Titre du blog : lettres de la campagne
Auteur : sorel
Date de création : 17-05-2008
posté le 02-04-2009 à 14:25:56
Case d'Armons au coeur des Calligrammes d'Apollinaire.
Il est peut-être significatif qu'au coeur du recueil "Calligrammes" il y ait "Case d'Armons". Il a son histoire. C'est un recueil tiré à 25 exemplaires, en polygraphie sur papier quadrillé à l'encre violette, au moyen de gélatine, à la batterie de tir (45° batterie, 38° régiment d'artillerie en campagne) "devant" l'ennemi et le tirage a été achevé le 27 juin 1915. Sans doute Apollinaire est-il en compagnie de quelque malheureuse recrue venue d'Afrique comme en témoigne ces vers si bien balancés :
"C'est dans la cagnat en rondins voilés d'osier
Auprès des canons gris tournés vers le nord
Que je songe au village africain
Où l'on dansait où l'on chantait où l'on faisait l'amour
Et de long discours
Nobles et joyeux..."
Un servant de Dakar témoigne de son émoi.
Les mots sont encore ici dans l'ordre donné par l'usage
Mais, dans Case d'Armons, Apollinaire se risque à des inventions graphiques audacieuses, qui épousent curieusement la trajectoire, furieuse et mortelle des bombes qui enflamment le ciel le temps d'un combat.
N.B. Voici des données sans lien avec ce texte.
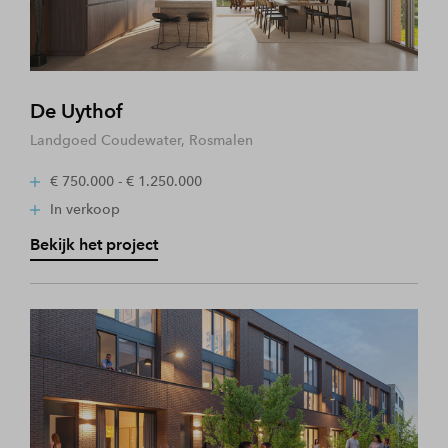
De Uythof
Landgoed Coudewater, Rosmalen
€ 750.000 - € 1.250.000
In verkoop
Bekijk het project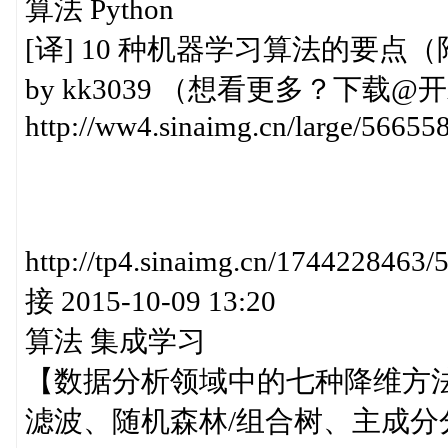
算法 Python
[译] 10 种机器学习算法的要点（附 Pytho
by kk3039 （想看更多？下载@开发者头
http://ww4.sinaimg.cn/large/5665
http://tp4.sinaimg.cn/17442
接 2015-10-09 13:20
算法 集成学习
【数据分析领域中的七种降维方
滤波、随机森林/组合树、主成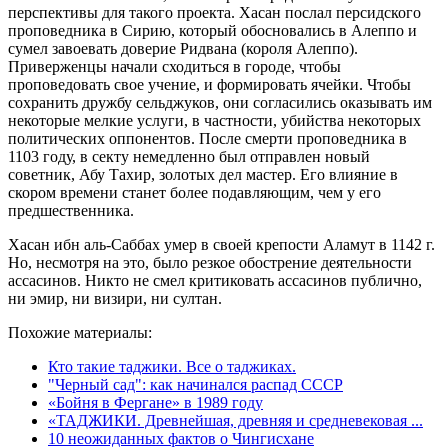
перспективы для такого проекта. Хасан послал персидского
проповедника в Сирию, который обосновались в Алеппо и
сумел завоевать доверие Ридвана (короля Алеппо).
Приверженцы начали сходиться в городе, чтобы
проповедовать свое учение, и формировать ячейки. Чтобы
сохранить дружбу сельджуков, они согласились оказывать им
некоторые мелкие услуги, в частности, убийства некоторых
политических оппонентов. После смерти проповедника в
1103 году, в секту немедленно был отправлен новый
советник, Абу Тахир, золотых дел мастер. Его влияние в
скором времени станет более подавляющим, чем у его
предшественника.
Хасан ибн аль-Саббах умер в своей крепости Аламут в 1142 г.
Но, несмотря на это, было резкое обострение деятельности
ассасинов. Никто не смел критиковать ассасинов публично,
ни эмир, ни визири, ни султан.
Похожие материалы:
Кто такие таджики. Все о таджиках.
"Черный сад": как начинался распад СССР
«Бойня в Фергане» в 1989 году
«ТАДЖИКИ. Древнейшая, древняя и средневековая ...
10 неожиданных фактов о Чингисхане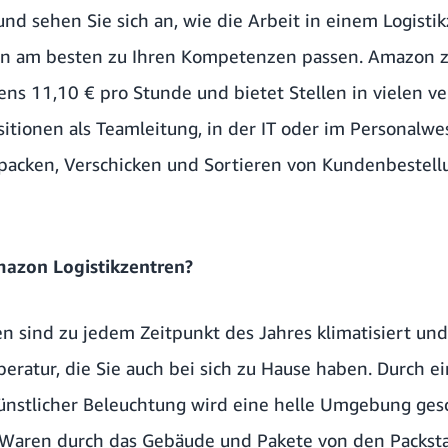
nd sehen Sie sich an, wie die Arbeit in einem Logisti
en am besten zu Ihren Kompetenzen passen. Amazon z
s 11,10 € pro Stunde und bietet Stellen in vielen v
itionen als Teamleitung, in der IT oder im Personalwe
packen, Verschicken und Sortieren von Kundenbestell
mazon Logistikzentren?
n sind zu jedem Zeitpunkt des Jahres klimatisiert un
tur, die Sie auch bei sich zu Hause haben. Durch e
nstlicher Beleuchtung wird eine helle Umgebung gesc
 Waren durch das Gebäude und Pakete von den Packst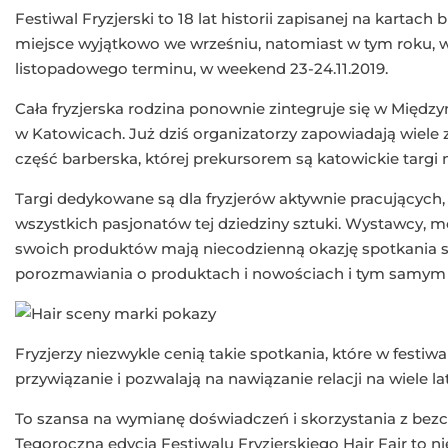
Festiwal Fryzjerski to 18 lat historii zapisanej na kartach
miejsce wyjątkowo we wrześniu, natomiast w tym roku, w
listopadowego terminu, w weekend 23-24.11.2019.
Cała fryzjerska rodzina ponownie zintegruje się w M
w Katowicach. Już dziś organizatorzy zapowiadają wiele 
część barberska, której prekursorem są katowickie targi 
Targi dedykowane są dla fryzjerów aktywnie pracujących,
wszystkich pasjonatów tej dziedziny sztuki. Wystawcy,
swoich produktów mają niecodzienną okazję spotkania si
porozmawiania o produktach i nowościach i tym samym z
Fryzjerzy niezwykle cenią takie spotkania, które w festi
przywiązanie i pozwalają na nawiązanie relacji na wiele lat
To szansa na wymianę doświadczeń i skorzystania z bez
Tegoroczna edycja Festiwalu Fryzjerskiego Hair Fair to ni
Elles en retrouvent l'élégante calligraphie porteuse et mort, de blessures, de douleurs.
Y-a-t-on suffisamment pensé.? Sans toute il était à la pointe des novations typographiques qui reprenaient les audaces d'un Rabelais, d'un Laurence Sterne et qui vont faire les beaux jours de dada, de Pierre Albert Birot. Et Apollinaire, si proche de la peinture, n'a-t-il pas affirmé un jour " et moi aussi je suis peintre".
On peut aussi imaginer que la vision de ce feu d'artifice mortel ait pu lui donner le goût de faire danser les mots. La poésie est inscrite dans la affres de la vie. De la mort.